Any skill file from the community works as-is: drop it into your skills directory and the agent can read it on demand via the skills MCP server.
async with MyAgent() as ai:
ai.skills_dir = Path(r"C:\MyProject\skills")
await ai.mcp_connects([
{"name": "workspace"},
{"name": "skills"}, # exposes list_skills / get_skill tools to the agent
])
# The agent will look up the relevant skill automatically,
# or you can load one explicitly:
result = await ai.run_async(
"Read the skill 'write_tests' and follow it to write tests for auth.py."
)Skills can also be pre-loaded into the system prompt as a permanent prompt block, so the agent always has them in context without a tool call:
skill_text = Path(r"C:\MyProject\skills\write_tests.md").read_text()
ai.prompts[10] = {"prompt": skill_text, "tag": "skill_write_tests"}Requirements:
- Python 3.11 or 3.12
pip install langchain langchain-core pydantic platformdirs
pip install langchain-ollama langchain-anthropic langchain-openai langchain-google-genai
pip install mcp tiktoken
pip install pypdf python-docx openpyxl python-pptx
pip install "beautifulsoup4[lxml]"
pip install faster-whisper opencv-python moviepy
pip install Pillow xhtml2pdf markdown
pip install piper-tts apprise sympy
pip install fastmcp
pip install uv huggingface-hub
uv tool install --python 3.12 mcp-server-qdrant
uv python install 3.13 # needed for Serena
npx -y @cyanheads/git-mcp-server --help
npx -y @executeautomation/playwright-mcp-server --help
npx -y @modelcontextprotocol/server-memory --help- Node.js (for git/playwright/memory): https://nodejs.org/
- Docker (for Qdrant/SearXNG): https://www.docker.com/
Optional - pre-download, the project will download itself the first time you use it:
python -c "from faster_whisper import WhisperModel; WhisperModel('turbo')"

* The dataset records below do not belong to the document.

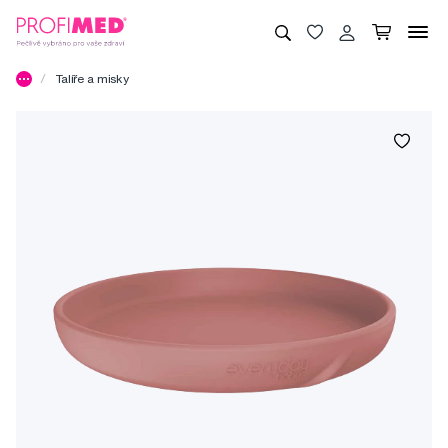
Talíře a misky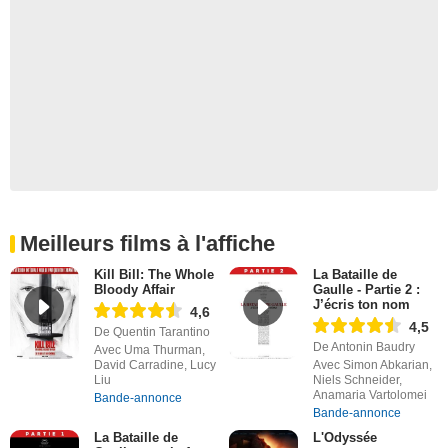
Meilleurs films à l'affiche
Kill Bill: The Whole
La Bataille de
Bloody Affair
Gaulle - Partie 2 :
J’écris ton nom
4,6
4,5
De Quentin Tarantino
De Antonin Baudry
Avec Uma Thurman,
David Carradine, Lucy
Avec Simon Abkarian,
Liu
Niels Schneider,
Anamaria Vartolomei
Bande-annonce
Bande-annonce
La Bataille de
L'Odyssée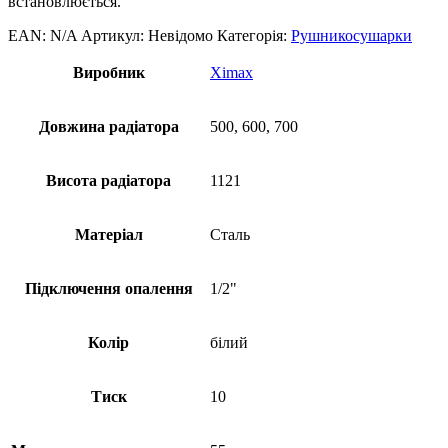
встановлюється.
EAN:
N/A
Артикул:
Невідомо
Категорія:
Рушникосушарки
Виробник
Ximax
Довжина радіатора
500, 600, 700
Висота радіатора
1121
Матеріал
Сталь
Підключення опалення
1/2"
Колір
білий
Тиск
10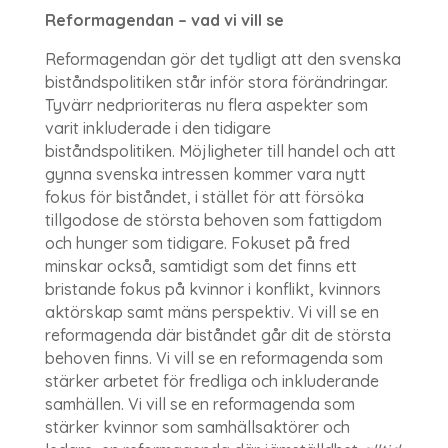
Reformagendan – vad vi vill se
Reformagendan gör det tydligt att den svenska
biståndspolitiken står inför stora förändringar.
Tyvärr nedprioriteras nu flera aspekter som
varit inkluderade i den tidigare
biståndspolitiken. Möjligheter till handel och att
gynna svenska intressen kommer vara nytt
fokus för biståndet, i stället för att försöka
tillgodose de största behoven som fattigdom
och hunger som tidigare. Fokuset på fred
minskar också, samtidigt som det finns ett
bristande fokus på kvinnor i konflikt, kvinnors
aktörskap samt mäns perspektiv. Vi vill se en
reformagenda där biståndet går dit de största
behoven finns. Vi vill se en reformagenda som
stärker arbetet för fredliga och inkluderande
samhällen. Vi vill se en reformagenda som
stärker kvinnor som samhällsaktörer och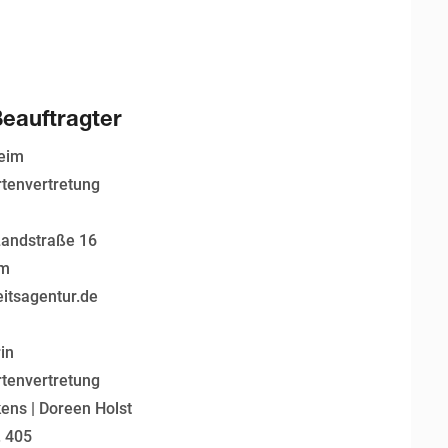
Beauftragter
eim
tenvertretung
andstraße 16
im
itsagentur.de
in
tenvertretung
ens | Doreen Holst
. 405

python -c "from sentence_transformers import SentenceTransformer; SentenceTransformer('sentence-transformers/all-MiniLM-L6-v2')"| What | Where | When | Size |
|---|---|---|---|
Whisper turbo (audio/video transcription) |
~/.cache/ailist/whisper |
First audio or video file attached | ~800 MB |
| Piper voice model (TTS) | ~/.cache/ailist/piper |
First piper_synthesize call |
~50–100 MB per voice |
| Serena language servers (LSP) | managed by uv | First symbol operation in a new language | varies |
| Qdrant embedding model | managed by uv | First await ai.mcp_connect("qdrant") |
~90 MB |
All models are downloaded once and shared across projects. Override the cache location with the
AILIST_CACHE_DIRenvironment variable or by settingai._cache_dir = Path("/my/cache")before first use.